▶ [What you should do]:
Filter the material below down to the lines with the word "menu" and give those lines.

▶ [Supplied material]:
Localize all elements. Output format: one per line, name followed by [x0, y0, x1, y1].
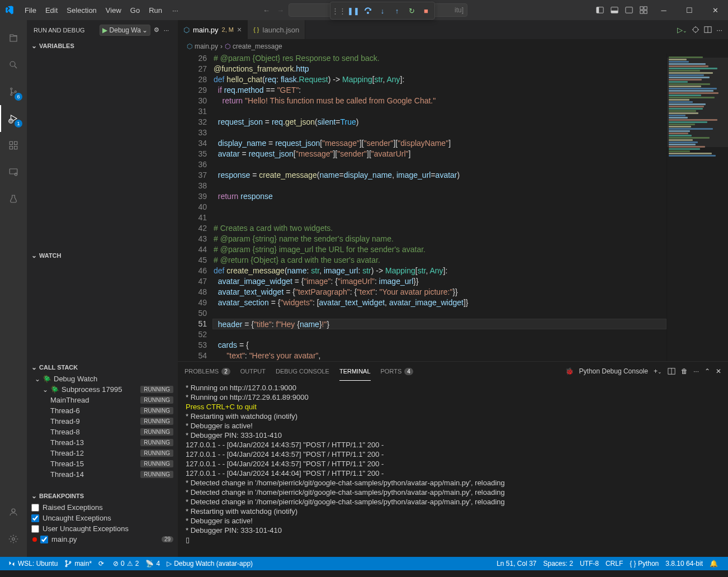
callstack-header[interactable]: ⌄CALL STACK — [27, 361, 178, 373]
tab-problems[interactable]: PROBLEMS2 — [185, 365, 230, 378]
more-icon[interactable]: ··· — [693, 367, 699, 375]
terminal-name[interactable]: Python Debug Console — [579, 367, 648, 375]
breakpoint-item[interactable]: Uncaught Exceptions — [27, 513, 178, 523]
status-item[interactable]: main* — [61, 557, 95, 570]
close-panel-icon[interactable]: ✕ — [716, 367, 721, 375]
status-item[interactable]: ⊘0⚠2 — [110, 557, 142, 570]
breakpoint-item[interactable]: main.py29 — [27, 534, 178, 545]
restart-icon[interactable]: ↻ — [404, 3, 419, 18]
breakpoints-header[interactable]: ⌄BREAKPOINTS — [27, 490, 178, 502]
watch-header[interactable]: ⌄WATCH — [27, 249, 178, 262]
activity-debug[interactable]: 1 — [0, 105, 27, 132]
toggle-panel-left-icon[interactable] — [593, 4, 607, 16]
new-terminal-icon[interactable]: +⌄ — [654, 367, 662, 375]
toggle-panel-bottom-icon[interactable] — [607, 4, 622, 16]
breakpoint-checkbox[interactable] — [31, 514, 39, 522]
run-icon[interactable]: ▷⌄ — [677, 26, 687, 34]
callstack-item[interactable]: Thread-6RUNNING — [27, 405, 178, 416]
breakpoint-checkbox[interactable] — [31, 525, 39, 533]
tab-debug-console[interactable]: DEBUG CONSOLE — [276, 365, 329, 377]
activity-remote[interactable] — [0, 159, 27, 186]
svg-point-11 — [11, 94, 12, 96]
stop-icon[interactable]: ■ — [419, 3, 433, 18]
breakpoint-item[interactable]: User Uncaught Exceptions — [27, 523, 178, 534]
activity-account[interactable] — [0, 499, 27, 526]
status-item[interactable]: CRLF — [602, 557, 626, 570]
status-item[interactable]: 🔔 — [706, 557, 724, 570]
callstack-item[interactable]: Thread-12RUNNING — [27, 448, 178, 458]
callstack-item[interactable]: MainThreadRUNNING — [27, 395, 178, 405]
breadcrumb[interactable]: ⬡ main.py › ⬡ create_message — [178, 40, 728, 53]
close-tab-icon[interactable]: × — [237, 25, 242, 34]
gear-icon[interactable]: ⚙ — [154, 26, 159, 34]
status-item[interactable]: 📡4 — [142, 557, 163, 570]
status-badge: RUNNING — [140, 439, 173, 446]
status-item[interactable]: { } Python — [626, 557, 662, 570]
menu-view[interactable]: View — [101, 4, 126, 17]
toggle-panel-right-icon[interactable] — [622, 4, 636, 16]
close-icon[interactable]: ✕ — [702, 0, 728, 20]
minimize-icon[interactable]: ─ — [651, 0, 677, 20]
activity-scm[interactable]: 6 — [0, 78, 27, 105]
activity-explorer[interactable] — [0, 25, 27, 51]
step-out-icon[interactable]: ↑ — [390, 3, 404, 18]
customize-layout-icon[interactable] — [636, 4, 651, 16]
tab-output[interactable]: OUTPUT — [240, 365, 266, 377]
activity-search[interactable] — [0, 51, 27, 78]
callstack-item[interactable]: Thread-13RUNNING — [27, 437, 178, 448]
menu-go[interactable]: Go — [126, 4, 144, 17]
tab-main-py[interactable]: ⬡main.py2, M× — [178, 20, 248, 39]
activity-extensions[interactable] — [0, 132, 27, 159]
status-item[interactable]: ▷Debug Watch (avatar-app) — [163, 557, 256, 570]
callstack-item[interactable]: Thread-14RUNNING — [27, 469, 178, 480]
terminal[interactable]: * Running on http://127.0.0.1:9000 * Run… — [178, 381, 728, 557]
split-terminal-icon[interactable] — [668, 367, 675, 375]
pause-icon[interactable]: ❚❚ — [346, 3, 361, 18]
debug-config-selector[interactable]: ▶ Debug Wa ⌄ — [100, 25, 150, 36]
callstack-item[interactable]: Thread-15RUNNING — [27, 458, 178, 469]
status-item[interactable]: Spaces: 2 — [540, 557, 576, 570]
maximize-icon[interactable]: ☐ — [677, 0, 702, 20]
command-center-text: itu] — [455, 6, 464, 14]
minimap[interactable] — [666, 53, 728, 361]
menu-edit[interactable]: Edit — [41, 4, 62, 17]
activity-testing[interactable] — [0, 186, 27, 212]
kill-terminal-icon[interactable]: 🗑 — [681, 367, 688, 375]
breakpoint-checkbox[interactable] — [31, 504, 39, 512]
menu-file[interactable]: File — [20, 4, 41, 17]
code-editor[interactable]: 2627282930313233343536373839404142434445… — [178, 53, 666, 361]
step-into-icon[interactable]: ↓ — [375, 3, 390, 18]
tab-launch-json[interactable]: { }launch.json — [248, 20, 305, 39]
more-icon[interactable]: ··· — [162, 27, 171, 34]
tab-terminal[interactable]: TERMINAL — [339, 365, 371, 377]
editor-tabs: ⬡main.py2, M×{ }launch.json ▷⌄ ··· — [178, 20, 728, 40]
split-editor-icon[interactable] — [704, 26, 712, 34]
variables-header[interactable]: ⌄VARIABLES — [27, 40, 178, 52]
debug-alt-icon[interactable] — [692, 26, 699, 34]
menu-more[interactable]: ··· — [168, 4, 183, 17]
callstack-item[interactable]: Thread-8RUNNING — [27, 427, 178, 437]
menu-run[interactable]: Run — [144, 4, 167, 17]
nav-forward-icon[interactable]: → — [275, 4, 286, 17]
tab-ports[interactable]: PORTS4 — [381, 365, 413, 378]
callstack-item[interactable]: ⌄🪲Debug Watch — [27, 373, 178, 384]
breakpoint-item[interactable]: Raised Exceptions — [27, 502, 178, 513]
more-icon[interactable]: ··· — [716, 26, 722, 34]
chevron-down-icon: ⌄ — [35, 375, 42, 383]
callstack-item[interactable]: Thread-9RUNNING — [27, 416, 178, 427]
status-item[interactable]: ⟳ — [95, 557, 110, 570]
maximize-panel-icon[interactable]: ⌃ — [705, 367, 710, 375]
svg-rect-6 — [644, 7, 647, 10]
callstack-item[interactable]: ⌄🪲Subprocess 17995RUNNING — [27, 384, 178, 395]
activity-settings[interactable] — [0, 526, 27, 552]
status-item[interactable]: UTF-8 — [576, 557, 602, 570]
nav-back-icon[interactable]: ← — [261, 4, 272, 17]
status-item[interactable]: Ln 51, Col 37 — [493, 557, 540, 570]
drag-handle-icon[interactable]: ⋮⋮ — [332, 3, 346, 18]
step-over-icon[interactable] — [361, 3, 375, 18]
status-item[interactable]: WSL: Ubuntu — [4, 557, 61, 570]
watch-label: WATCH — [39, 252, 62, 259]
status-item[interactable]: 3.8.10 64-bit — [662, 557, 706, 570]
menu-selection[interactable]: Selection — [62, 4, 101, 17]
breakpoint-checkbox[interactable] — [40, 536, 48, 543]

▶ [Result of the task]:
menu-view[interactable]: View — [101, 4, 126, 17]
menu-go[interactable]: Go — [126, 4, 144, 17]
menu-edit[interactable]: Edit — [41, 4, 62, 17]
menu-file[interactable]: File — [20, 4, 41, 17]
menu-more[interactable]: ··· — [168, 4, 183, 17]
menu-run[interactable]: Run — [144, 4, 167, 17]
menu-selection[interactable]: Selection — [62, 4, 101, 17]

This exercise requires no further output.